Exercise brief:
Below are the records; collect from them each line containing the string "instances".

Task data:
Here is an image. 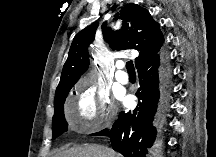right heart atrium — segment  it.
Returning a JSON list of instances; mask_svg holds the SVG:
<instances>
[{
    "label": "right heart atrium",
    "instance_id": "1",
    "mask_svg": "<svg viewBox=\"0 0 216 157\" xmlns=\"http://www.w3.org/2000/svg\"><path fill=\"white\" fill-rule=\"evenodd\" d=\"M76 111L70 118L72 127L80 133H91L110 124L117 115L115 105L94 83L82 81L78 87Z\"/></svg>",
    "mask_w": 216,
    "mask_h": 157
}]
</instances>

Written answer:
Returning a JSON list of instances; mask_svg holds the SVG:
<instances>
</instances>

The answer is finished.